You are viewing a plain text version of this content. The canonical link for it is here.
Posted to dev@jclouds.apache.org by Spandan Thakur <sp...@gmail.com> on 2017/02/24 05:33:08 UTC

Asynchronous Implementation in Jcloud

Hi,

We noticed that 3-4 years back jClouds had async implementations which was then deprecated and removed: https://issues.apache.org/jira/browse/JCLOUDS-40 

We were wondering why this decision to deprecate the Async implementation was made?

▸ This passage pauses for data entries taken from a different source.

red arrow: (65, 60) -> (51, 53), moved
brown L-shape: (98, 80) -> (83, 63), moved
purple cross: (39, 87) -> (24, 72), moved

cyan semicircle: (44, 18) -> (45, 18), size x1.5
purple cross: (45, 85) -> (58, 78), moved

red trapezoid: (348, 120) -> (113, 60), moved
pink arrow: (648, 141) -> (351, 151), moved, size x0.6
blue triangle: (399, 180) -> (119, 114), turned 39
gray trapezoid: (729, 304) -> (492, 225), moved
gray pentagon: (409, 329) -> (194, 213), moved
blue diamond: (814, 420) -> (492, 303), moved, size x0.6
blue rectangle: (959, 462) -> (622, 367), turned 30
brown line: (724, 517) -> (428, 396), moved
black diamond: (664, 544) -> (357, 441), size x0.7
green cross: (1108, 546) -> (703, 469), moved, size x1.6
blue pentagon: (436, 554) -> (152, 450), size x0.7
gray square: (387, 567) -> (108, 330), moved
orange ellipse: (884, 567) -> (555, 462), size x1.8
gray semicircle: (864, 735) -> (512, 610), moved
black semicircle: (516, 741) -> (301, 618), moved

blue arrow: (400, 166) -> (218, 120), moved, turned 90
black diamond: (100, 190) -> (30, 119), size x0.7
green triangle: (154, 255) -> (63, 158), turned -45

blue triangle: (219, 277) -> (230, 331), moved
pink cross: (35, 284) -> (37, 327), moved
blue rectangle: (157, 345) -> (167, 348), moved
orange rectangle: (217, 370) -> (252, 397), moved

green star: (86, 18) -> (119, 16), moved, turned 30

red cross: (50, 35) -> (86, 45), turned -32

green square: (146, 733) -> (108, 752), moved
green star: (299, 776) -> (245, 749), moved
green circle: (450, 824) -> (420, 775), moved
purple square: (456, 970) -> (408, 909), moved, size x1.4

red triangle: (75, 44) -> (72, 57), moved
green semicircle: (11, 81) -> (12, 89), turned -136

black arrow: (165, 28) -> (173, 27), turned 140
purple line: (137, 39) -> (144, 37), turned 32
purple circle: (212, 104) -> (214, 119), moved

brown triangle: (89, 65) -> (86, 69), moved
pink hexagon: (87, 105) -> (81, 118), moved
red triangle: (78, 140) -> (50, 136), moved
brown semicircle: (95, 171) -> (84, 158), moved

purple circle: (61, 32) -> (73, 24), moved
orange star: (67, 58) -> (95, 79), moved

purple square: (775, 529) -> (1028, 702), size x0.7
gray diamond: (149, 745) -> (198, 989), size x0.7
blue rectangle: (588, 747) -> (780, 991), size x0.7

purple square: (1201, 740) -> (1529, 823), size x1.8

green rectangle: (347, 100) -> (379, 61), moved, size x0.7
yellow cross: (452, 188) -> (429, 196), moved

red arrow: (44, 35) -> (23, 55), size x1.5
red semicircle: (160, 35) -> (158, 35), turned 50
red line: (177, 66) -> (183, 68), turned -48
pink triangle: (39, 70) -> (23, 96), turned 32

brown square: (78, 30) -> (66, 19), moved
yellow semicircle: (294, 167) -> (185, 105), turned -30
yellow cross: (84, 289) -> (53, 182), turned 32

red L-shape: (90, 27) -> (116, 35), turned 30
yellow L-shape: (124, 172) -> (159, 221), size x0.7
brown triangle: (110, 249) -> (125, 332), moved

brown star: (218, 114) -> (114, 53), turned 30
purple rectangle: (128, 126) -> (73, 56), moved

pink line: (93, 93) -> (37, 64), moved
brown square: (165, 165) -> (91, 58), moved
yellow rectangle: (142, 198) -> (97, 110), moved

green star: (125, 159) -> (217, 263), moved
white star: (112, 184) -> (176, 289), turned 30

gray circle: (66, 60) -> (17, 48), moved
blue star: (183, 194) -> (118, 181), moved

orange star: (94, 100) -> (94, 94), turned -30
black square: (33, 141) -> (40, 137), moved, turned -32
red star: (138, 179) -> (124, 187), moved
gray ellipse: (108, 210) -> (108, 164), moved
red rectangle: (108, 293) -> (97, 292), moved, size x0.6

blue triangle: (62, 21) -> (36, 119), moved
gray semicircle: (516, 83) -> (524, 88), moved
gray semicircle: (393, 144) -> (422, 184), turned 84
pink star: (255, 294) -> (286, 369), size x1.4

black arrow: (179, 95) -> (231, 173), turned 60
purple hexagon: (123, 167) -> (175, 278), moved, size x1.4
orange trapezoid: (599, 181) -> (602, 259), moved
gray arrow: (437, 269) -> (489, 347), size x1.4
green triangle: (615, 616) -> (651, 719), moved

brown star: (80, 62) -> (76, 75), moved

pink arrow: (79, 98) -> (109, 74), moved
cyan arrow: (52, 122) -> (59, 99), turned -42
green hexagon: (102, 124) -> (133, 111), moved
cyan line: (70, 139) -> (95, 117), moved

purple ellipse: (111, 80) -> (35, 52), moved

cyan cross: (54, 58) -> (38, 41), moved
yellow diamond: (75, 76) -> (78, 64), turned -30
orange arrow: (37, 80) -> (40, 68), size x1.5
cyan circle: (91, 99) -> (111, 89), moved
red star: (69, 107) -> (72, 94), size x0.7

The reason I ask this question is that we are using a S3 proxy (https://github.com/andrewgaul/s3proxy) which internally uses jClouds. The problem is that the throughput is limited by the number of threads in the server to handle the request. We were planning to do changes to go to async for better performance and then we noticed your jira issue to remove async.

Regards,
Spandan Thakur

Re: Planning Changes for Only Azure

Posted by Andrew Gaul <ga...@apache.org>.
Spandan, I am still waiting for your response to the third paragraph
below.

On Tue, Mar 21, 2017 at 07:52:29PM -0400, Andrew Gaul wrote:
> [Sorry for my delayed responses previously and for the next week; I am
> traveling.]
> 
> We generally follow a "rule of three" for new additions to the portable
> abstractions like BlobStore, where three implementations need to support
> some functionality before we percolate it to the abstraction.  Since
> this functionality does not really require provider support, what
> benefit does skipping the other implementations give?  I am happy to
> review incomplete work to make sure we have consensus on the approach
> but merging should have all functionality.
> 
> I also wonder if a simpler implementation of async might suit your
> needs?  What if provider added a putBlob implementation which returned
> an OutputStream[1] which S3Proxy could push through Jetty to write
> asynchronously?  This would address a popular user request.
> 
> [1] https://issues.apache.org/jira/browse/JCLOUDS-769
> 
> On Thu, Mar 16, 2017 at 05:17:07AM -0000, Spandan Thakur wrote:
> > Hi Andrew,
> > 
> > Thanks for all the feedback :)
> > 
> > I had one final question. So for the real implementation we are planning to start with important methods on the AzureBlobStore (put, get, delete,etc) and then move to other methods in AzureBlobStore. Do note that our focus is only on Azure (as of now) and we are planning to throw unsupported error for other stores.
> > 
> > Is this ok as far as contribution goes? Can we first have a azure related async implementation and throwing unsupported exceptions for other stores?
> > 
> > Regards,
> > Spandan
> > 
> > 
> 
> -- 
> Andrew Gaul
> http://gaul.org/

-- 
Andrew Gaul
http://gaul.org/

Re: Planning Changes for Only Azure

Posted by Andrew Gaul <ga...@apache.org>.
[Sorry for my delayed responses previously and for the next week; I am
traveling.]

We generally follow a "rule of three" for new additions to the portable
abstractions like BlobStore, where three implementations need to support
some functionality before we percolate it to the abstraction.  Since
this functionality does not really require provider support, what
benefit does skipping the other implementations give?  I am happy to
review incomplete work to make sure we have consensus on the approach
but merging should have all functionality.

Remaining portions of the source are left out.